Return every line of the listing that includes the string "article".
--- START ---
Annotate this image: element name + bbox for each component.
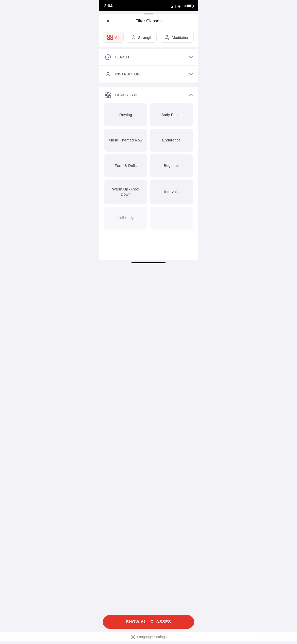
status-time: 3:04 bbox=[104, 4, 112, 9]
class-type-label-music-themed-row: Music Themed Row bbox=[109, 138, 142, 143]
divider-2 bbox=[99, 83, 198, 85]
battery-fill bbox=[187, 5, 191, 7]
wifi-icon bbox=[177, 5, 181, 8]
signal-icon bbox=[171, 4, 176, 8]
battery-icon: 83 bbox=[183, 4, 193, 8]
svg-rect-13 bbox=[105, 92, 107, 94]
tab-meditation[interactable]: Meditation bbox=[160, 32, 193, 43]
filter-instructor-row[interactable]: INSTRUCTOR bbox=[99, 66, 198, 83]
class-type-label-body-focus: Body Focus bbox=[161, 112, 181, 117]
instructor-icon bbox=[104, 70, 112, 78]
battery-text: 83 bbox=[183, 4, 186, 8]
home-indicator bbox=[99, 260, 198, 264]
svg-rect-2 bbox=[111, 35, 113, 37]
class-type-label: CLASS TYPE bbox=[115, 93, 189, 97]
svg-rect-15 bbox=[105, 95, 107, 98]
tab-more[interactable] bbox=[197, 32, 198, 43]
class-type-grid: Rowing Body Focus Music Themed Row Endur… bbox=[104, 103, 193, 204]
class-type-icon bbox=[104, 91, 112, 99]
tab-meditation-label: Meditation bbox=[172, 35, 189, 40]
svg-rect-16 bbox=[108, 95, 111, 98]
filter-length-label: LENGTH bbox=[115, 55, 189, 59]
clock-icon bbox=[104, 53, 112, 61]
class-type-label-endurance: Endurance bbox=[162, 138, 181, 143]
tab-strength-label: Strength bbox=[138, 35, 153, 40]
class-type-cell-endurance[interactable]: Endurance bbox=[150, 129, 193, 152]
class-type-partial-row: Full Body bbox=[104, 207, 193, 230]
chevron-up-class-type bbox=[189, 94, 193, 96]
header: × Filter Classes bbox=[99, 14, 198, 28]
class-type-cell-form-drills[interactable]: Form & Drills bbox=[104, 154, 147, 177]
all-icon bbox=[107, 35, 113, 40]
tab-all[interactable]: All bbox=[103, 32, 124, 43]
status-bar: 3:04 83 bbox=[99, 0, 198, 11]
tab-all-label: All bbox=[115, 35, 119, 40]
class-type-cell-full-body[interactable]: Full Body bbox=[104, 207, 147, 230]
svg-rect-0 bbox=[108, 35, 110, 37]
filter-length-row[interactable]: LENGTH bbox=[99, 49, 198, 66]
filter-instructor-label: INSTRUCTOR bbox=[115, 72, 189, 76]
header-title: Filter Classes bbox=[136, 19, 162, 24]
class-type-cell-intervals[interactable]: Intervals bbox=[150, 180, 193, 204]
class-type-label-intervals: Intervals bbox=[164, 189, 179, 194]
class-type-label-warm-up: Warm Up / Cool Down bbox=[108, 187, 143, 197]
class-type-section: CLASS TYPE Rowing Body Focus Music Theme… bbox=[99, 87, 198, 260]
class-type-cell-partial-right bbox=[150, 207, 193, 230]
svg-rect-3 bbox=[111, 38, 113, 40]
class-type-label-beginner: Beginner bbox=[164, 163, 179, 168]
battery-box bbox=[187, 5, 193, 8]
status-icons: 83 bbox=[171, 4, 193, 8]
home-bar bbox=[131, 262, 166, 263]
filter-section: LENGTH INSTRUCTOR bbox=[99, 49, 198, 83]
strength-icon bbox=[131, 35, 136, 40]
sheet-handle-area bbox=[99, 11, 198, 14]
class-type-cell-body-focus[interactable]: Body Focus bbox=[150, 103, 193, 126]
class-type-cell-music-themed-row[interactable]: Music Themed Row bbox=[104, 129, 147, 152]
class-type-cell-rowing[interactable]: Rowing bbox=[104, 103, 147, 126]
class-type-label-full-body: Full Body bbox=[118, 215, 134, 220]
svg-point-4 bbox=[133, 35, 134, 37]
meditation-icon bbox=[164, 35, 170, 40]
svg-rect-1 bbox=[108, 38, 110, 40]
chevron-down-length bbox=[189, 56, 193, 58]
class-type-label-form-drills: Form & Drills bbox=[115, 163, 137, 168]
class-type-cell-beginner[interactable]: Beginner bbox=[150, 154, 193, 177]
class-type-header[interactable]: CLASS TYPE bbox=[104, 91, 193, 99]
close-icon: × bbox=[107, 18, 110, 24]
svg-line-11 bbox=[108, 57, 109, 58]
tab-strength[interactable]: Strength bbox=[127, 32, 157, 43]
close-button[interactable]: × bbox=[104, 17, 112, 25]
divider-1 bbox=[99, 47, 198, 49]
svg-point-14 bbox=[108, 92, 110, 94]
svg-point-12 bbox=[107, 72, 109, 74]
class-type-label-rowing: Rowing bbox=[119, 112, 132, 117]
class-type-cell-warm-up[interactable]: Warm Up / Cool Down bbox=[104, 180, 147, 204]
category-tabs: All Strength Meditation bbox=[99, 28, 198, 47]
chevron-down-instructor bbox=[189, 73, 193, 75]
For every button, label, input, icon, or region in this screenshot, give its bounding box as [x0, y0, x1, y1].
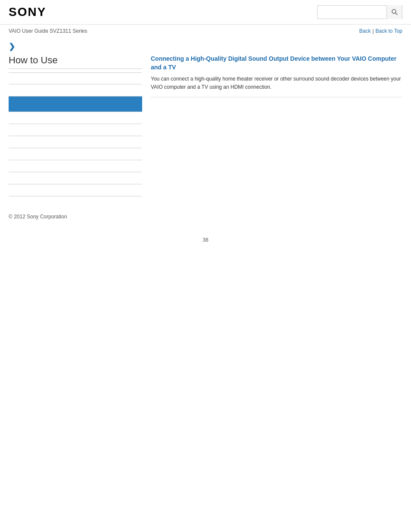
sidebar-item[interactable] — [9, 72, 142, 84]
footer: © 2012 Sony Corporation — [0, 205, 411, 224]
nav-links: Back | Back to Top — [359, 28, 402, 34]
search-box — [317, 5, 402, 19]
sub-header: VAIO User Guide SVZ1311 Series Back | Ba… — [0, 25, 411, 37]
article-content: Connecting a High-Quality Digital Sound … — [151, 42, 402, 196]
back-to-top-link[interactable]: Back to Top — [376, 28, 402, 34]
search-input[interactable] — [318, 6, 386, 19]
sidebar-item[interactable] — [9, 84, 142, 96]
sidebar-item[interactable] — [9, 124, 142, 136]
sidebar-item[interactable] — [9, 184, 142, 196]
sidebar-item[interactable] — [9, 112, 142, 124]
back-link[interactable]: Back — [359, 28, 371, 34]
page-header: SONY — [0, 0, 411, 25]
article-description: You can connect a high-quality home thea… — [151, 75, 402, 91]
search-button[interactable] — [386, 5, 402, 19]
content-divider — [151, 97, 402, 97]
sidebar-item[interactable] — [9, 148, 142, 160]
copyright-text: © 2012 Sony Corporation — [9, 214, 67, 220]
guide-title: VAIO User Guide SVZ1311 Series — [9, 28, 87, 34]
breadcrumb-arrow: ❯ — [9, 42, 142, 51]
search-icon — [391, 9, 398, 16]
sidebar-item[interactable] — [9, 136, 142, 148]
sony-logo: SONY — [9, 5, 46, 19]
page-number: 38 — [0, 237, 411, 252]
article-title[interactable]: Connecting a High-Quality Digital Sound … — [151, 55, 402, 72]
main-content: ❯ How to Use Connecting a High-Quality D… — [0, 37, 411, 205]
sidebar-item-active[interactable] — [9, 96, 142, 112]
sidebar-item[interactable] — [9, 172, 142, 184]
svg-line-1 — [395, 13, 397, 15]
sidebar-item[interactable] — [9, 160, 142, 172]
section-title: How to Use — [9, 55, 142, 69]
sidebar: ❯ How to Use — [9, 42, 142, 196]
nav-separator: | — [372, 28, 374, 34]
--- END ---
** Solution **
article-content: Connecting a High-Quality Digital Sound … — [151, 42, 402, 196]
article-description: You can connect a high-quality home thea… — [151, 75, 402, 91]
article-title[interactable]: Connecting a High-Quality Digital Sound … — [151, 55, 402, 72]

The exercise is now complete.